I first saw Angela Merkel at an election rally in Stuttgart, when she walked on to the stage to the Rolling Stones song ‘Angie’. In her speech she complained about the interference of the European Commission, which had told barmaids in Bavarian beer cellars what they could and couldn’t wear. I would use this for years afterwards to persuade her that there was a Eurosceptic lurking inside her too.

My decision to leave the EPP rankled with her, but it didn’t affect the close partnership we went on to form. While she profoundly disagreed with the move, she could see that I was a conservative who took a different view to her on the vital issue of European integration.

When we met I could see that she was, as Margaret Thatcher had been, the best-briefed person in the room, able to work out in advance other people’s negotiating needs and strategies. I immediately saw that she was someone I could work well with. She has a sense of humour, and is an anglophile. From behind the Berlin Wall she had admired British science and British democracy. She saw us as natural allies when it came to vital issues such as support for NATO, backing fiscal prudence and a belief in free trade. Above all, I liked her down-to-earth, straight­forward manner. There was no flummery or flattery – she liked to get on and talk about the things that mattered. And, again like Thatcher, she used her charm to get her own way. But Merkel is not a Thatcher. Her favourite expression is ‘step by step’. This was to be disastrous for the Eurozone, which needed bold reform but got incrementalism.

It was in America that I met the forty-third president, George W. Bush. He was charming, intelligent and conviction-driven, quite unlike his caricature, and I admired what he was doing in the fight to combat AIDS and malaria. Yet I had tried to set myself apart from his neo-conservatism in a way that maintained Britain’s strong bonds with the United States. On the fifth anniversary of 9/11 I made a speech whose most reported line was that liberty couldn’t be dropped from the air by an unmanned drone. This was a criticism of unbridled neo-con interventionism, not a call for the unbridled American isolationism we are seeing a decade on. I didn’t believe you could have global US and UK leadership if you point-blank refused to intervene anywhere.

While these were all standard stop-offs, I also strayed dramatically from the path usually trodden by party leaders: India.

As I said in a blog I wrote at the time, we couldn’t afford to carry on obsessing about Europe and America while ignoring the fresh new forces that were shaping our world. It was an amazing visit. I travelled around Delhi in a tuk tuk, and walked through the Mumbai slums in the pouring rain to visit a community project, shocked at how starkly poverty and wealth sat side by side. While Tony Blair was fending off an attempted coup at home, I looked as if I was on a prime-ministerial visit.

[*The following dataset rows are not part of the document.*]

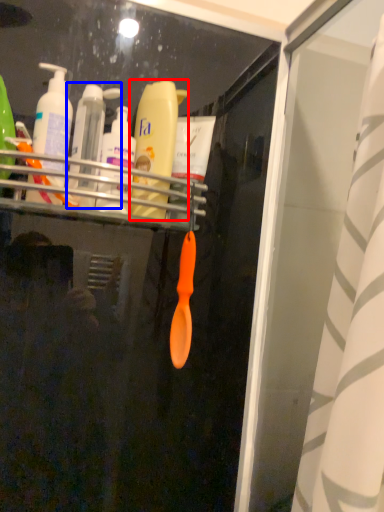 Question: Which of the following is the closest to the observer, bottle (highlighted by a red box) or toiletry (highlighted by a blue box)?

Choices:
 (A) bottle
 (B) toiletry

Answer: (B) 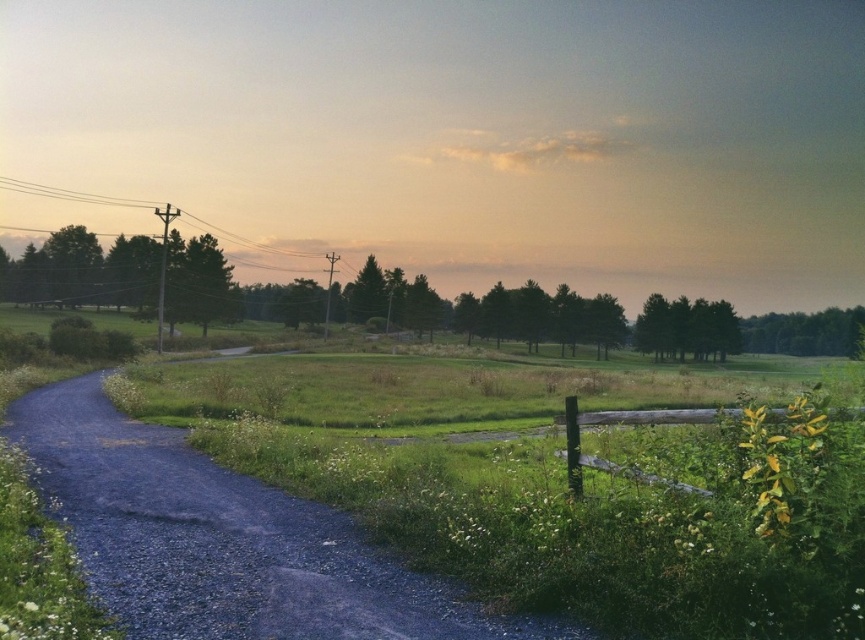 Question: Which is farther from the green leafy tree at left?

Choices:
 (A) gravelly dirt path at center
 (B) white plastic power line at upper left

Answer: (B)

Question: Is green leafy tree at left to the right of green matte tree at upper left from the viewer's perspective?

Choices:
 (A) no
 (B) yes

Answer: (A)

Question: Among these objects, which one is nearest to the camera?

Choices:
 (A) green leafy tree at left
 (B) green leafy trees at right
 (C) white plastic power line at upper left
 (D) green matte tree at center

Answer: (A)

Question: Can you confirm if green leafy trees at right is positioned below green matte tree at center?

Choices:
 (A) no
 (B) yes

Answer: (B)

Question: Which object appears farthest from the camera in this image?

Choices:
 (A) green leafy tree at left
 (B) green matte tree at upper left
 (C) green leafy trees at right
 (D) green matte tree at center

Answer: (C)

Question: Where is green leafy tree at left located in relation to green matte tree at upper left in the image?

Choices:
 (A) below
 (B) above

Answer: (B) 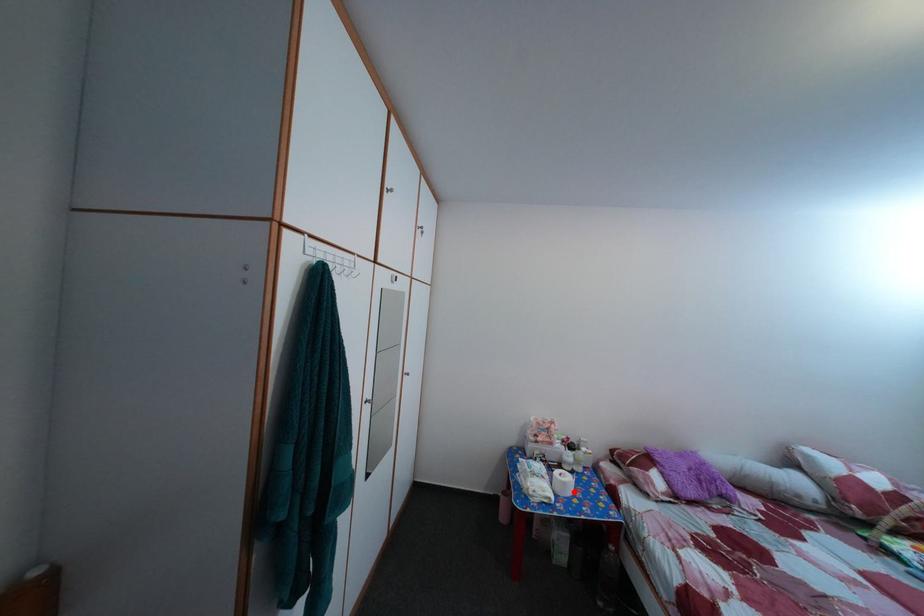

The contrast was helpful.

Sudan was a trickier visit, for here was the humanitarian crisis of our time. In Khartoum we met President Omar al-Bashir, a pariah who was later indicted by the ICC. When I mentioned an attack on a town in Darfur, in western Sudan, he claimed that it had actually taken place in the neighbouring country of Chad. Infuriated, I told him to look at a map. It was my first experience of how some of these leaders brazenly just lie.

The refugee camp itself was unforgettable. The sight of tents and huts stretching for miles, a city in the desert. The families who had lost everything, and had seen loved ones mown down by the Janjaweed militia as Sudanese soldiers looked on. The women, many of whom had been raped, telling me their harrowing stories. The only light relief came when we were sitting around talking through a translator, me bouncing one of the babies on my knee, and the baby decided to wee on me. Everyone laughed. Some things are universal.

In the middle of this hell was a literal oasis – a fifty-foot corrugated-iron tank, providing clean water for thousands of refugees. British aid sustaining and saving people’s lives.

Much of my approach towards development in later years could be traced back to that time, and to the pride I felt in the aid workers from the charity Oxfam – based just down the road from my constituency – who we stayed with during that visit.

While some of these visits broke with tradition, my next, the following year, broke with much of the international community.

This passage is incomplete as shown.